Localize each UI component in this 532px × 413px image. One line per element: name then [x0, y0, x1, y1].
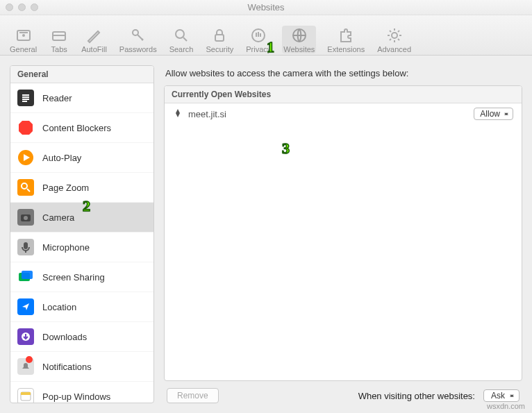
- sidebar-item-content-blockers[interactable]: Content Blockers: [10, 113, 153, 143]
- globe-icon: [290, 26, 309, 45]
- default-label: When visiting other websites:: [358, 391, 475, 401]
- site-host: meet.jit.si: [188, 109, 226, 119]
- svg-rect-17: [22, 271, 33, 279]
- site-row[interactable]: meet.jit.si Allow: [165, 103, 522, 124]
- sidebar-header: General: [10, 66, 153, 83]
- websites-panel: Currently Open Websites meet.jit.si Allo…: [164, 85, 522, 381]
- tab-security[interactable]: Security: [204, 26, 235, 53]
- sidebar-item-notifications[interactable]: Notifications: [10, 352, 153, 382]
- panel-bottombar: Remove When visiting other websites: Ask: [164, 381, 522, 403]
- window-icon: [17, 388, 34, 403]
- general-icon: [14, 26, 33, 45]
- tab-search[interactable]: Search: [168, 26, 195, 53]
- puzzle-icon: [336, 26, 356, 45]
- tab-tabs[interactable]: Tabs: [48, 26, 70, 53]
- tab-general[interactable]: General: [8, 26, 38, 53]
- hand-icon: [249, 26, 268, 45]
- svg-marker-9: [19, 121, 33, 135]
- watermark: wsxdn.com: [487, 402, 525, 410]
- search-icon: [172, 26, 191, 45]
- tab-websites[interactable]: Websites: [282, 26, 316, 53]
- sidebar-item-reader[interactable]: Reader: [10, 83, 153, 113]
- tab-passwords[interactable]: Passwords: [118, 26, 158, 53]
- autofill-icon: [84, 26, 103, 45]
- gear-icon: [385, 26, 404, 45]
- zoom-button[interactable]: [31, 3, 38, 11]
- microphone-icon: [17, 239, 34, 255]
- screens-icon: [17, 269, 34, 285]
- site-favicon-icon: [173, 108, 183, 120]
- sidebar-item-screen-sharing[interactable]: Screen Sharing: [10, 262, 153, 292]
- download-icon: [17, 328, 34, 345]
- sidebar-item-microphone[interactable]: Microphone: [10, 233, 153, 262]
- svg-point-4: [176, 30, 184, 38]
- tab-autofill[interactable]: AutoFill: [80, 26, 108, 53]
- panel-header: Currently Open Websites: [165, 86, 522, 103]
- svg-point-3: [133, 30, 138, 35]
- location-arrow-icon: [17, 298, 34, 315]
- svg-rect-15: [24, 242, 28, 249]
- settings-sidebar: General Reader Content Blockers Auto-Pla…: [10, 65, 154, 403]
- svg-point-12: [22, 183, 27, 189]
- sidebar-item-page-zoom[interactable]: Page Zoom: [10, 173, 153, 203]
- sidebar-item-auto-play[interactable]: Auto-Play: [10, 143, 153, 173]
- stop-icon: [17, 119, 34, 136]
- svg-point-1: [22, 34, 25, 37]
- zoom-icon: [17, 179, 34, 196]
- main-panel: Allow websites to access the camera with…: [164, 65, 522, 403]
- panel-description: Allow websites to access the camera with…: [164, 65, 522, 85]
- sidebar-item-downloads[interactable]: Downloads: [10, 322, 153, 352]
- close-button[interactable]: [6, 3, 13, 11]
- svg-point-8: [392, 33, 397, 38]
- preferences-toolbar: General Tabs AutoFill Passwords Search S…: [0, 15, 532, 56]
- tab-advanced[interactable]: Advanced: [376, 26, 413, 53]
- window-title: Websites: [247, 2, 284, 12]
- window-titlebar: Websites: [0, 0, 532, 15]
- sidebar-item-camera[interactable]: Camera: [10, 203, 153, 233]
- play-icon: [17, 149, 34, 166]
- svg-rect-5: [215, 35, 224, 41]
- key-icon: [128, 26, 148, 45]
- window-controls[interactable]: [6, 3, 38, 11]
- tab-privacy[interactable]: Privacy: [244, 26, 272, 53]
- remove-button[interactable]: Remove: [167, 388, 219, 403]
- site-permission-select[interactable]: Allow: [474, 108, 513, 120]
- svg-point-14: [24, 216, 28, 220]
- sidebar-item-location[interactable]: Location: [10, 292, 153, 322]
- minimize-button[interactable]: [18, 3, 26, 11]
- tab-extensions[interactable]: Extensions: [326, 26, 366, 53]
- sidebar-item-popup-windows[interactable]: Pop-up Windows: [10, 382, 153, 403]
- default-permission-select[interactable]: Ask: [483, 389, 519, 402]
- notification-badge: [26, 356, 33, 363]
- camera-icon: [17, 209, 34, 226]
- lock-icon: [210, 26, 229, 45]
- tabs-icon: [49, 26, 69, 45]
- svg-rect-20: [21, 392, 31, 395]
- reader-icon: [17, 90, 34, 106]
- content-area: General Reader Content Blockers Auto-Pla…: [0, 56, 532, 413]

_What is being asked_. Wherever the word "other" appears in the listing above, copy that line.

_The completed task_.
- default-label: When visiting other websites:: [358, 391, 475, 401]
- panel-bottombar: Remove When visiting other websites: Ask: [164, 381, 522, 403]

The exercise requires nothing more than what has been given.